Cerebral Palsy is a chronic, non-progressive neuromuscular disorder that affects the movement and coordination of muscles. The origin of cerebral palsy lies in the brain, not in the muscles or nerves. It is caused by abnormalities in parts of the brain that control muscle movements. Many children with cerebral palsy have a congenital malformation of the brain. Some have cerebral palsy as a result of brain damage caused by infection, trauma, hypoxia, metabolic disease, chemical toxicities or other factors prior to birth. Effects range from mild to severe dysfunction. Typically, the greater the injury to the brain, the more severe the cerebral palsy.

Types of Cerebral Palsy

  • Spastic- Increased muscle tone or tightness with poor control of posture, balance and coordinated motion. This may involve one or both sides of the body. Movements are stiff, especially in the legs, arms, and/or back. Children with this form of CP move their legs awkwardly, turning in or scissoring their legs as they try to walk. This is the most common form of CP.
  • Athetoid or Dyskinetic- Involves abnormal involuntary movement. Characterized by slow, writhing, wormlike, uncontrolled body movements that usually involve the extremities, trunk, neck, facial muscles and tongue. May also include chorea (involuntary, irregular, jerking movements) or dystonia (disordered muscle tone). These disturbances are usually absent during sleep and aggravated by stress.
  • Mixed Type- This is a combination of the symptoms listed above. A child with mixed type has both high and low tone muscle. Some muscles are too tight, and others are too loose, creating a mix of stiffness and involuntary movements.
  • Atonic- This type is characterized by very low tone, little active movement and brisk reflexes.

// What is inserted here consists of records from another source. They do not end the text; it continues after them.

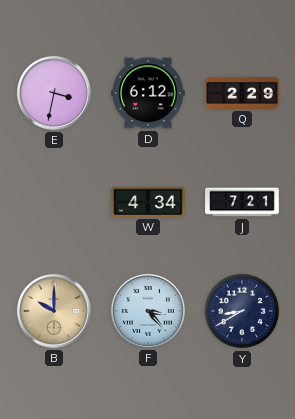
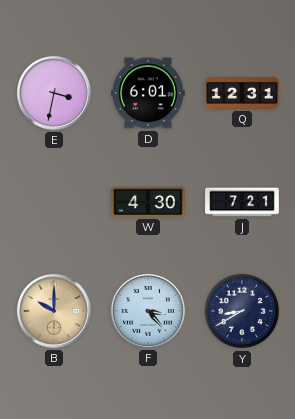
D: 6:12 -> 6:01
Q: 2:29 -> 12:31
W: 4:34 -> 4:30
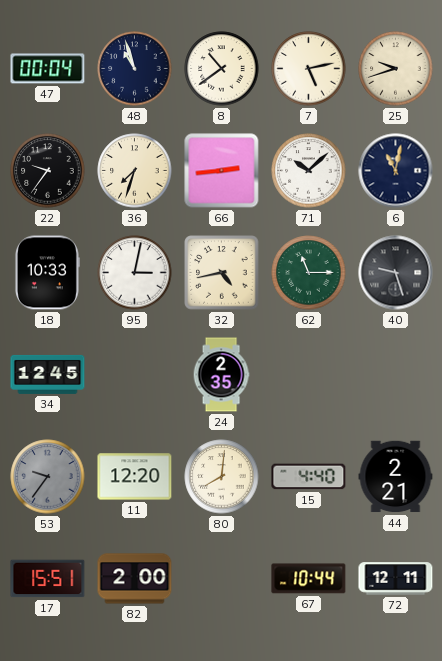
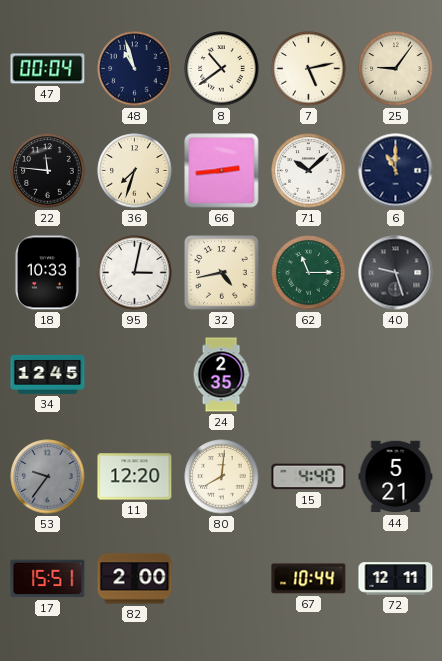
25: 9:42 -> 9:06
22: 9:36 -> 11:46
6: 11:02 -> 11:00
44: 2:21 -> 5:21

More words used to describe the different types of CP include:

  • Diplegia--This means only the legs are affected.
  • Hemiplegia--This means one half of the body (such as the right arm and leg) is affected.
  • Quadriplegia--This means both arms and legs are affected, sometimes including the facial muscles and torso.

Symptoms of Cerebral Palsy (Presence of these vary among different children)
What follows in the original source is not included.